Taylor Kitsch è il migliore amico di James Reece in

Taylor Kitsch è il migliore amico di James Reece in “The Final List”.

La serie parla anche di salute mentale, una questione di crescente preoccupazione nell’esercito degli Stati Uniti.

David: L’idea di cosa stia realmente succedendo nella testa di James Reece è un fattore molto importante per i primi due episodi. Abbiamo visto altre storie prima che esplorano il disturbo da stress post-traumatico e le conseguenze che un soldato può soffrire dopo aver trascorso la sua vita in prima linea. È un disturbo da stress post-traumatico? È una lesione cerebrale traumatica? Cosa sta succedendo?

Alcuni dei nostri SEAL avevano subito lesioni cerebrali traumatiche. È un problema che capita molto spesso, quindi abbiamo dovuto affrontarlo con molto rispetto. Ricordo di aver scritto una frase in cui ne parlavo da un punto di vista problematico, non l’avevo presa sul serio. Jack mi ha dato un suggerimento: “Solo cambiando questa parola, dimostreremmo quanto sia importante il problema”. Volevamo parlare del costo personale della guerra. Che cosa era successo a Reece? Potrebbe essere uno dei grandi fili della serie.

Taylor: Questo è ciò che mi piaceva l’elenco finale. Parla di cose che conosciamo da punti di vista originali. Non puoi immaginare quante sceneggiature ho ricevuto con personaggi che erano tornati dalla guerra ed erano nei guai. Sono scritti senza alcuna profondità e molto pigramente.
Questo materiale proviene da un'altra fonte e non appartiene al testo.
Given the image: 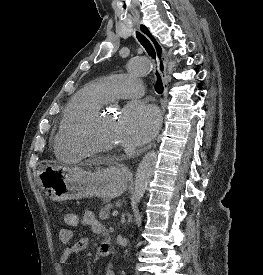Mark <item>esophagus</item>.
I'll use <instances>...</instances> for the list:
<instances>
[{"label":"esophagus","mask_w":263,"mask_h":275,"mask_svg":"<svg viewBox=\"0 0 263 275\" xmlns=\"http://www.w3.org/2000/svg\"><path fill=\"white\" fill-rule=\"evenodd\" d=\"M137 27H138V30L143 35H145L147 37V39L151 42V44L155 50V53H156V58H157V62H158V70H159L160 76L163 81V86H164L163 99L161 102L162 119H163V115L166 110L168 87H169V82H170V77L168 75L167 53H166V50L164 49V47L161 45V43L156 38V36L151 32V30L144 23L138 24ZM153 144H154V140L147 147H145V150L151 148Z\"/></svg>","instance_id":"esophagus-1"}]
</instances>
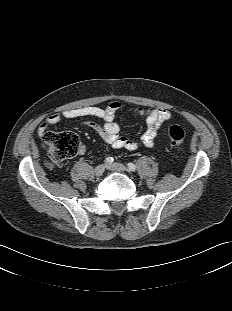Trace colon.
<instances>
[{"mask_svg": "<svg viewBox=\"0 0 232 311\" xmlns=\"http://www.w3.org/2000/svg\"><path fill=\"white\" fill-rule=\"evenodd\" d=\"M169 137L173 145L181 146L184 131L178 125L169 128ZM44 144L48 150V164L56 167L73 157L79 149V139L72 132H48L44 137Z\"/></svg>", "mask_w": 232, "mask_h": 311, "instance_id": "1", "label": "colon"}]
</instances>
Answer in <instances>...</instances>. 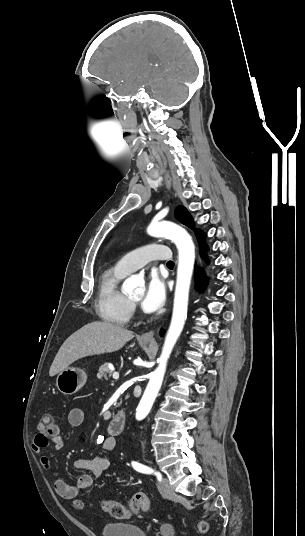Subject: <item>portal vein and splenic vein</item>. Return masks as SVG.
Masks as SVG:
<instances>
[{"label":"portal vein and splenic vein","instance_id":"obj_1","mask_svg":"<svg viewBox=\"0 0 305 536\" xmlns=\"http://www.w3.org/2000/svg\"><path fill=\"white\" fill-rule=\"evenodd\" d=\"M113 378H114V380H118V378H119V372H114V374H113Z\"/></svg>","mask_w":305,"mask_h":536}]
</instances>
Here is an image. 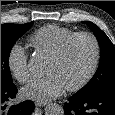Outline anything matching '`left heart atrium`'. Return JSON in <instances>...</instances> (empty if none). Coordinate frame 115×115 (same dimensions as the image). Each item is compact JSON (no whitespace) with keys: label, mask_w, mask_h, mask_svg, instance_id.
<instances>
[{"label":"left heart atrium","mask_w":115,"mask_h":115,"mask_svg":"<svg viewBox=\"0 0 115 115\" xmlns=\"http://www.w3.org/2000/svg\"><path fill=\"white\" fill-rule=\"evenodd\" d=\"M66 90L64 83L55 75L33 80L24 87L21 95L38 102H46L61 95Z\"/></svg>","instance_id":"1"}]
</instances>
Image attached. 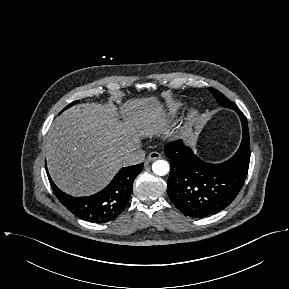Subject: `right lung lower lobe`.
Returning a JSON list of instances; mask_svg holds the SVG:
<instances>
[{
  "instance_id": "98d812e1",
  "label": "right lung lower lobe",
  "mask_w": 289,
  "mask_h": 289,
  "mask_svg": "<svg viewBox=\"0 0 289 289\" xmlns=\"http://www.w3.org/2000/svg\"><path fill=\"white\" fill-rule=\"evenodd\" d=\"M142 168L143 163L122 168L107 187L87 197H73L64 193L47 174L53 192L68 210L86 221L104 223L114 219L126 207L133 181Z\"/></svg>"
}]
</instances>
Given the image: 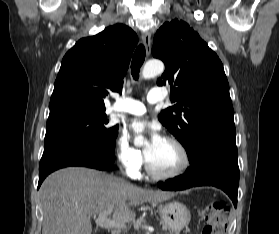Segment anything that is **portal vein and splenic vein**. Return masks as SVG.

Non sono contrario a parlare di disturbo da stress post-traumatico. Sottosopra. È importante e devi parlarne, ma quello che non puoi fare è affrontarlo da una prospettiva così vaga. Mi piace che la sceneggiatura ponga così tante domande. Perché fa quello che fa? Cosa è reale, cosa è falso? Come vengono manipolate le cose con l’uso di droghe?

La salute mentale sarà un altro problema per James Reece.

La salute mentale sarà un altro problema per James Reece.

Top Gun: Maverick non menziona mai i cattivi o entra in terreno politico. Eri riluttante a menzionare la Siria e contestualizzare ulteriormente la storia?

David: Ci abbiamo pensato e discusso. Alla fine, ciò che contava era la componente di autenticità che stavamo cercando. Questo ci ha costretto a radicare quella prima operazione in un paese reale. Nel libro di Jack Carr tutto ciò è accaduto in Afghanistan, ma quando stavamo lavorando all’adattamento era l’autunno del 2019. Quindi c’era un certo senso di incertezza nell’aria con l’Afghanistan. Avevamo paura di restare lì e che quando la serie sarebbe stata presentata in anteprima, la guerra sarebbe finita. È andata così. È stato un successo portare l’azione in Siria, anche se in realtà tutto ciò non è altro che un innesco per la storia.

L’altra tappa fondamentale del progetto è Antoine Fuqua. Questo è il suo primo grande progetto in televisione. Com’è stata quella collaborazione con qualcuno che era nuovo al mezzo?

David: Lavorare con Antoine è stato fantastico. Quell’uomo è un visionario e un perfezionista. Pensiamo che sia in un certo modo basato sui suoi film, ma troviamo un regista che va molto oltre. Ci siamo accorti che per lui tutto era limitato al personaggio. Ogni scena d’azione, ogni ripresa. Tutto è iniziato con i personaggi.

Stavamo cenando insieme di recente e mi ha detto di essere arrivato a un punto in cui crede che ogni fotogramma sia importante. Antoine ha detto che ora molti registi stanno cercando di accelerare troppo il ritmo anche se la storia o i personaggi finiscono per soffrirne. È stata una grande opportunità, perché non stai lavorando solo con un regista di prim’ordine, ma con qualcuno che ha un punto di vista molto specifico sul suo lavoro e sul cinema.

La prima stagione di “The Final List” sarà disponibile dal 1 luglio su Amazon Prime Video.